(Document layout analysis data)
★ ★ ★ ★ ★

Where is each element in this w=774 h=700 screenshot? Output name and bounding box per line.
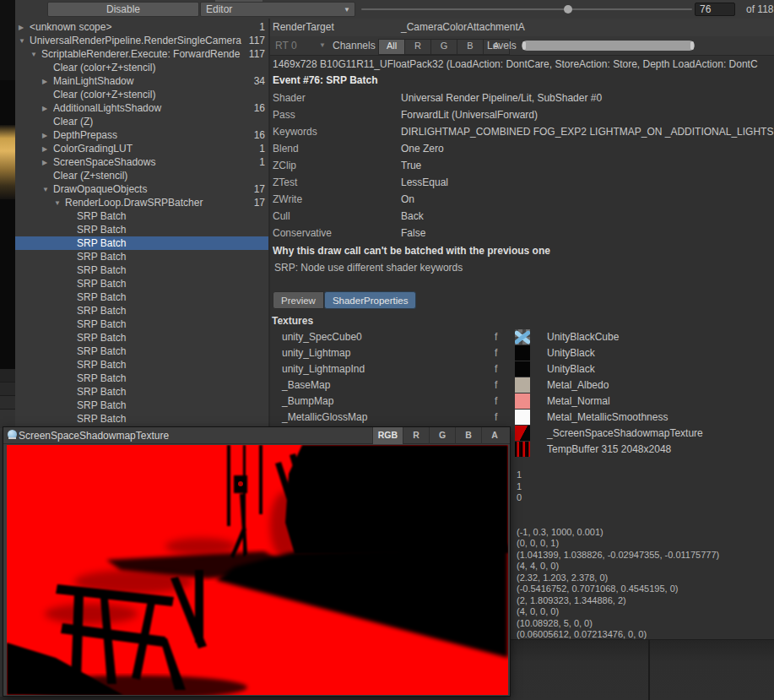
channel-all-button[interactable]: All xyxy=(379,40,405,54)
texture-property-name: _BumpMap xyxy=(282,395,333,407)
tree-row[interactable]: SRP Batch xyxy=(15,345,268,358)
texture-row[interactable]: _MetallicGlossMapfMetal_MetallicSmoothne… xyxy=(270,410,774,426)
tree-row-label: DepthPrepass xyxy=(53,129,254,141)
texture-thumbnail xyxy=(515,377,530,393)
tree-row[interactable]: ▼ScriptableRenderer.Execute: ForwardRend… xyxy=(15,47,268,61)
tree-row[interactable]: ▶<unknown scope>1 xyxy=(15,20,268,34)
tree-row-label: ScriptableRenderer.Execute: ForwardRende xyxy=(41,48,249,60)
tree-row[interactable]: SRP Batch xyxy=(15,399,268,412)
tree-row-label: DrawOpaqueObjects xyxy=(53,183,254,195)
tree-row[interactable]: SRP Batch xyxy=(15,290,268,304)
levels-max-handle[interactable] xyxy=(690,41,694,50)
tree-row-label: SRP Batch xyxy=(77,264,265,276)
property-value-line: 1 xyxy=(517,481,719,493)
texture-stage-flag: f xyxy=(495,331,497,343)
foldout-closed-icon[interactable]: ▶ xyxy=(42,145,53,153)
texture-property-name: _MetallicGlossMap xyxy=(282,411,367,423)
tree-row[interactable]: SRP Batch xyxy=(15,209,268,223)
target-select-dropdown[interactable]: Editor ▼ xyxy=(200,2,355,17)
foldout-open-icon[interactable]: ▼ xyxy=(19,37,30,45)
tree-row[interactable]: ▶DepthPrepass16 xyxy=(15,128,268,142)
tree-row[interactable]: SRP Batch xyxy=(15,250,268,263)
tree-row-label: SRP Batch xyxy=(77,278,265,290)
tree-row[interactable]: SRP Batch xyxy=(15,331,268,345)
detail-tabs: Preview ShaderProperties xyxy=(273,291,416,309)
shader-state-value: Universal Render Pipeline/Lit, SubShader… xyxy=(401,92,774,104)
texture-asset-name: UnityBlackCube xyxy=(547,331,619,343)
foldout-closed-icon[interactable]: ▶ xyxy=(42,159,53,166)
tree-row[interactable]: SRP Batch xyxy=(15,372,268,385)
foldout-closed-icon[interactable]: ▶ xyxy=(42,78,53,85)
tree-row[interactable]: ▶ColorGradingLUT1 xyxy=(15,142,268,155)
tree-row[interactable]: SRP Batch xyxy=(15,236,268,250)
property-value-line: (-1, 0.3, 1000, 0.001) xyxy=(517,527,719,539)
render-target-value: _CameraColorAttachmentA xyxy=(401,21,525,33)
tree-row[interactable]: SRP Batch xyxy=(15,358,268,372)
channel-g-button[interactable]: G xyxy=(431,40,457,54)
texture-row[interactable]: unity_SpecCube0fUnityBlackCube xyxy=(270,329,774,345)
disable-button[interactable]: Disable xyxy=(47,2,199,17)
tree-row[interactable]: Clear (color+Z+stencil) xyxy=(15,88,268,101)
shader-state-value: One Zero xyxy=(401,143,774,155)
foldout-open-icon[interactable]: ▼ xyxy=(54,199,65,207)
tab-preview[interactable]: Preview xyxy=(273,291,324,309)
texture-row[interactable]: _BumpMapfMetal_Normal xyxy=(270,393,774,410)
levels-range-slider[interactable] xyxy=(522,41,695,51)
foldout-open-icon[interactable]: ▼ xyxy=(30,51,41,58)
tree-row[interactable]: ▶AdditionalLightsShadow16 xyxy=(15,101,268,115)
event-slider[interactable] xyxy=(361,8,692,10)
tree-row[interactable]: SRP Batch xyxy=(15,412,268,426)
shadowmap-render xyxy=(7,445,508,695)
shadowmap-texture-image xyxy=(7,445,508,695)
tree-row[interactable]: SRP Batch xyxy=(15,385,268,399)
tab-shader-properties[interactable]: ShaderProperties xyxy=(324,291,417,309)
tree-row[interactable]: ▼DrawOpaqueObjects17 xyxy=(15,182,268,196)
levels-label: Levels xyxy=(487,40,517,52)
channel-r-button[interactable]: R xyxy=(405,40,431,54)
textures-heading: Textures xyxy=(272,315,313,327)
foldout-closed-icon[interactable]: ▶ xyxy=(42,105,53,112)
render-target-options-row: RT 0 ▼ Channels AllRGBA Levels xyxy=(270,36,774,56)
target-select-label: Editor xyxy=(206,3,232,15)
foldout-open-icon[interactable]: ▼ xyxy=(42,186,53,193)
preview-channel-rgb-button[interactable]: RGB xyxy=(372,427,403,444)
event-slider-handle[interactable] xyxy=(564,5,572,14)
shader-state-label: Blend xyxy=(273,143,299,155)
tree-row-label: Clear (color+Z+stencil) xyxy=(53,62,265,73)
rt-index-dropdown[interactable]: RT 0 ▼ xyxy=(273,39,327,52)
unity-frame-debugger: { "colors":{"selection":"#3d6091","tab_a… xyxy=(0,0,774,700)
tree-row[interactable]: ▼UniversalRenderPipeline.RenderSingleCam… xyxy=(15,34,268,47)
tree-row[interactable]: ▶MainLightShadow34 xyxy=(15,74,268,88)
tree-row[interactable]: SRP Batch xyxy=(15,317,268,331)
tree-row[interactable]: SRP Batch xyxy=(15,304,268,317)
channel-b-button[interactable]: B xyxy=(457,40,484,54)
tree-row[interactable]: Clear (Z) xyxy=(15,115,268,128)
tree-row[interactable]: ▼RenderLoop.DrawSRPBatcher17 xyxy=(15,196,268,209)
texture-preview-header[interactable]: ScreenSpaceShadowmapTexture RGBRGBA xyxy=(3,427,510,444)
preview-channel-b-button[interactable]: B xyxy=(455,427,481,444)
preview-channel-g-button[interactable]: G xyxy=(429,427,455,444)
tree-row-label: ColorGradingLUT xyxy=(53,143,259,155)
property-value-line: (4, 4, 0, 0) xyxy=(517,561,719,572)
foldout-closed-icon[interactable]: ▶ xyxy=(19,24,30,31)
texture-row[interactable]: unity_LightmapIndfUnityBlack xyxy=(270,361,774,377)
texture-row[interactable]: unity_LightmapfUnityBlack xyxy=(270,345,774,361)
foldout-closed-icon[interactable]: ▶ xyxy=(42,132,53,139)
channels-label: Channels xyxy=(333,40,376,52)
tree-row[interactable]: SRP Batch xyxy=(15,277,268,290)
preview-channel-a-button[interactable]: A xyxy=(481,427,507,444)
levels-min-handle[interactable] xyxy=(522,41,526,50)
tree-row-label: SRP Batch xyxy=(77,251,265,263)
preview-channel-r-button[interactable]: R xyxy=(403,427,429,444)
tree-row-label: SRP Batch xyxy=(77,291,265,303)
shader-state-label: Keywords xyxy=(273,126,317,138)
tree-row[interactable]: SRP Batch xyxy=(15,263,268,277)
tree-row-label: Clear (Z+stencil) xyxy=(53,170,265,182)
texture-title-underscore xyxy=(8,437,16,439)
tree-row[interactable]: SRP Batch xyxy=(15,223,268,236)
tree-row[interactable]: Clear (color+Z+stencil) xyxy=(15,61,268,74)
texture-row[interactable]: _BaseMapfMetal_Albedo xyxy=(270,377,774,393)
tree-row[interactable]: ▶ScreenSpaceShadows1 xyxy=(15,155,268,169)
tree-row[interactable]: Clear (Z+stencil) xyxy=(15,169,268,182)
event-number-field[interactable] xyxy=(695,3,735,16)
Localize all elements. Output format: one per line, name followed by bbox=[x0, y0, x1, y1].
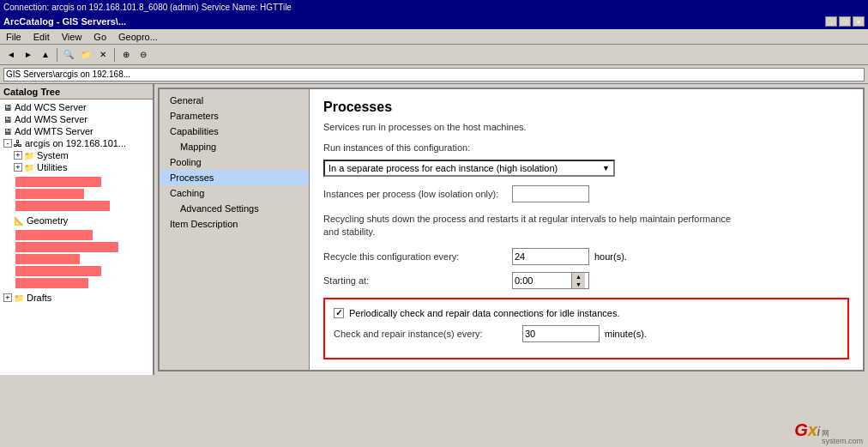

★ ★ ★ ★ ★

> YOUR ASSIGNMENT:
Say how many lines of the records contain the word "closed", and give no other output.

> ANSWER BOX:
6